The long distance thing with Jai was soo stressful. I was tired of checking my texts, Twitter and dms every five minutes to see if Jai was putting me on blast if I didn't pay enough electronic attention to him.
I called Jai and told him the truth. The relationship with Nathan was gonna be fake (I hadn't even met him yet) but breaking up with him was real. He completely freaked, the last thing he said before hanging up on me was "you are so gonna regret this."
Four hours later he posted the infamous Twitlonger accusing me of cheating on him with Nathan. He knew I hadn't even met Nathan yet, what he was doing is making sure he exposed me as a cheater because I cheated on him with Malcolm. Remember, Scooter had him sign a non-disclosure agreement after the 'The Way' video shoot disaster. But he and and his idiot twin brother thought they'd get around the NDA by having Luke tell fans in dms that I fucked Mac Miller.
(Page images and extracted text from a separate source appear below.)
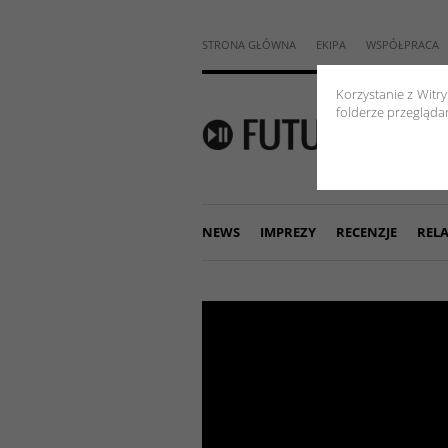
STRONA GŁÓWNA
EKIPA
WSPÓŁPRACA
Korzystanie z Witr
folderze przeglądar
NEWS
IMPREZY
RECENZJE
RELA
Needless to say... that's not how it works boys. Scooter had his lawyers on it within an hour and the boys immediately went on a deleting spree. The screenshots are still all over the net though.
"How much further can your head get up your ass that you're actually judging someone as a person based on their sexuality before you even have a conversation with them?" ~Ariana Grande
I couldn't do 6 pretend months with Nathan, I tapped out at two. I was miserable and so was he. I never knew for sure, but I'm pretty sure he's gay. I felt so bad for him that he had to hide (or was being made to hide) his sexuality in order to build his career.
I could totally relate, because in order to build my career I wasn't allowed to be with the person I'm in love with. It made me feel grateful that my brother Frankie never had to go through that. He came out when he was fairly young and never had to hide or be made to feel ashamed of who he is or who he loves.
A week after the Twitlonger shitshow, I taped the prerecorded LA part of New Year's Rockin' Eve with Malcolm and Big Sean.